Within the data below, find the string "products" and return each line where it occurs.

Start of DATA EXCERPTS

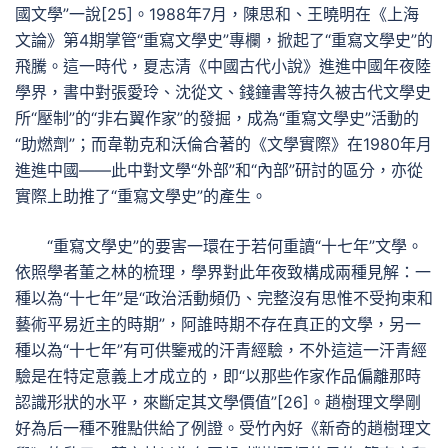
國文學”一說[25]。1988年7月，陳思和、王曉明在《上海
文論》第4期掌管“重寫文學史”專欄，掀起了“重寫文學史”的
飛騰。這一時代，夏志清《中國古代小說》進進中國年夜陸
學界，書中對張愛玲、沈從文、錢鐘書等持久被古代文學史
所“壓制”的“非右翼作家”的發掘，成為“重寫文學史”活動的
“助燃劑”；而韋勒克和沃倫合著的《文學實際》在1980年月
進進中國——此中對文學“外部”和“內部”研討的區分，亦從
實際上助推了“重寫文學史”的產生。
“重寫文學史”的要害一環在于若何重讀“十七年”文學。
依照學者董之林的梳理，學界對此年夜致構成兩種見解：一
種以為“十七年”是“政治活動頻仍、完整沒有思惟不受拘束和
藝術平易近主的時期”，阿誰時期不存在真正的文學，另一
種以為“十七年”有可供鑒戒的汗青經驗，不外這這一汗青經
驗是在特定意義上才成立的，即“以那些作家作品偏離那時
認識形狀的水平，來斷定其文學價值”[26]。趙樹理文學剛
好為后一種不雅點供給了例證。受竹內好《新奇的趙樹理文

End of DATA EXCERPTS
Start of DATA EXCERPTS

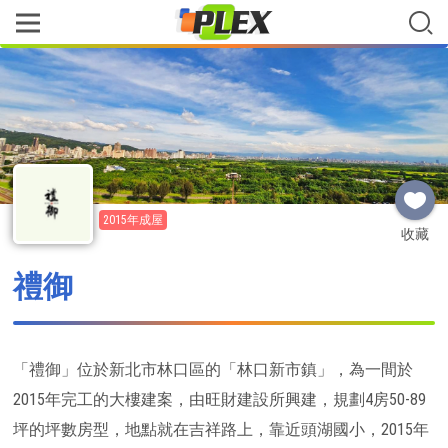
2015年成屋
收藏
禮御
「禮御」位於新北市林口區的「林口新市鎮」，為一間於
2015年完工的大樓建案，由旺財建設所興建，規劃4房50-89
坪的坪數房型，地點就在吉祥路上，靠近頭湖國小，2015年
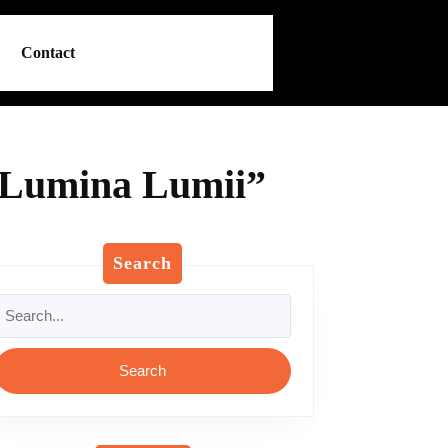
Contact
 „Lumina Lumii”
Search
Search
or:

End of DATA EXCERPTS
Start of DATA EXCERPTS

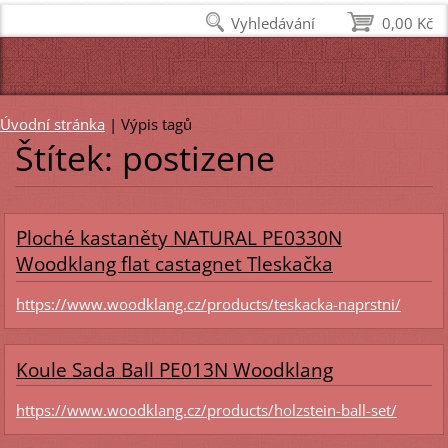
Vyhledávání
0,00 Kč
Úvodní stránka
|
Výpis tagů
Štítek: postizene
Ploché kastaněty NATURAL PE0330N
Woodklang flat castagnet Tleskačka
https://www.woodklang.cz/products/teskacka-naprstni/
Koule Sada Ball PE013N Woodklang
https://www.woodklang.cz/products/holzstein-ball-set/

End of DATA EXCERPTS

• _RESULT OF THE EXERCISE_
https://www.woodklang.cz/products/teskacka-naprstni/
https://www.woodklang.cz/products/holzstein-ball-set/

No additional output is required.